В заключение этой главы позвольте мне сказать собственно о моих личных отношениях к дяде и объяснить, каким образом я вдруг поставлен был глаз на глаз с Фомой Фомичом и нежданно-негаданно внезапно попал в круговорот самых важнейших происшествий из всех, случавшихся когда-нибудь в благословенном селе Степанчикове. Таким образом, я намерен заключить мое предисловие и прямо перейти к рассказу.

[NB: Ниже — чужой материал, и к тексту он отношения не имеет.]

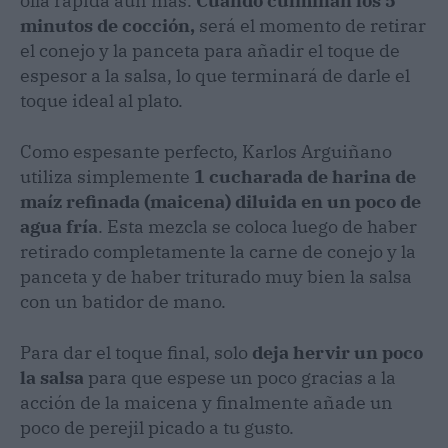
olla rápida aún más.
Cuando culminan los 5
minutos de cocción,
será el momento de retirar
el conejo y la panceta para añadir el toque de
espesor a la salsa, lo que terminará de darle el
toque ideal al plato.
Como espesante perfecto, Karlos Arguiñano
utiliza simplemente
1 cucharada de harina de
maíz refinada (maicena) diluida en un poco de
agua fría
. Esta mezcla se coloca luego de haber
retirado completamente la carne de conejo y la
panceta y de haber triturado muy bien la salsa
con un batidor de mano.
Para dar el toque final, solo
deja hervir un poco
la salsa
para que espese un poco gracias a la
acción de la maicena y finalmente añade un
poco de perejil picado a tu gusto.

В детстве моем, когда я осиротел и остался один на свете, дядя заменил мне собою отца, воспитал меня на свой счет и, словом, сделал для меня то, что не всегда сделает и родной отец. С первого же дня, как он взял меня к себе, я привязался к нему всей душой. Мне было тогда лет десять, и помню, что мы очень скоро сошлись и совершенно поняли друг друга. Мы вместе спускали кубарь и украли чепчик у одной презлой старой барыни, приходившейся нам обоим сродни. Чепчик я немедленно привязал к хвосту бумажного змея и запустил под облака. Много лет спустя я ненадолго свиделся с дядей уже в Петербурге, где я кончал тогда курс моего учения на его счет. В этот раз я привязался к нему со всем жаром юности: что-то благородное, кроткое, правдивое, веселое и наивное до последних пределов поразило меня в его характере и влекло к нему всякого. Выйдя из университета, я жил некоторое время в Петербурге, покамест ничем не занятый и, как часто бывает с молокососами, убежденный, что в самом непродолжительном времени наделаю чрезвычайно много чего-нибудь очень замечательного и даже великого. Петербурга мне оставлять не хотелось. С дядей я переписывался довольно редко, и то только когда нуждался в деньгах, в которых он мне никогда не отказывал. Между тем я уж слышал от одного дворового человека дяди, приезжавшего по каким-то делам в Петербург, что у них, в Степанчикове, происходят удивительные вещи. Эти первые слухи меня заинтересовали и удивили. Я стал писать к дяде прилежнее.
II
Господин Бахчеев
Я уже приближался к цели моего путешествия. Проезжая маленький городок Б., от которого оставалось только десять верст до Степанчикова, я принужден был остановиться у кузницы, близ самой заставы, по случаю лопнувшей шины на переднем колесе моего тарантаса. Закрепить ее кое-как, для десяти верст, можно было довольно скоро, и потому я решился, никуда не заходя, подождать у кузницы, покамест кузнецы справят дело. Выйдя из тарантаса, я увидел одного толстого господина, который, так же как и я, принужден был остановиться для починки своего экипажа. Он стоял уже целый час на нестерпимом зное, кричал, бранился и с брюзгливым нетерпением погонял мастеровых, суетившихся около его прекрасной коляски. С первого же взгляда этот сердитый барин показался мне чрезвычайной брюзгой. Он был лет сорока пяти, среднего роста, очень толст и ряб. Толстота, кадык и пухлые, отвислые его щеки свидетельствовали о блаженной помещичьей жизни. Что-то бабье было во всей его фигуре и тотчас же бросалось в глаза. Одет он был широко, удобно, опрятно, но отнюдь не по моде.
Не понимаю, почему он и на меня рассердился, тем более что видел меня первый раз в жизни и еще не сказал со мною ни слова. Я заметил это, как только вылез из тарантаса, по необыкновенно сердитым его взглядам. Мне, однако ж, очень хотелось с ним познакомиться. По болтовне его слуг я догадался, что он едет теперь из Степанчикова, от моего дяди, и потому был случай о многом порасспросить. Я было приподнял фуражку и попробовал со всевозможною приятностью заметить, как неприятны иногда бывают задержки в дороге; но толстяк окинул меня как-то нехотя недовольным и брюзгливым взглядом с головы до сапог, что-то проворчал себе под нос и тяжело поворотился ко мне всей поясницей. Эта сторона его особы, хотя и была предметом весьма любопытным для наблюдений, но уж, конечно, от нее нельзя было ожидать разговора приятного.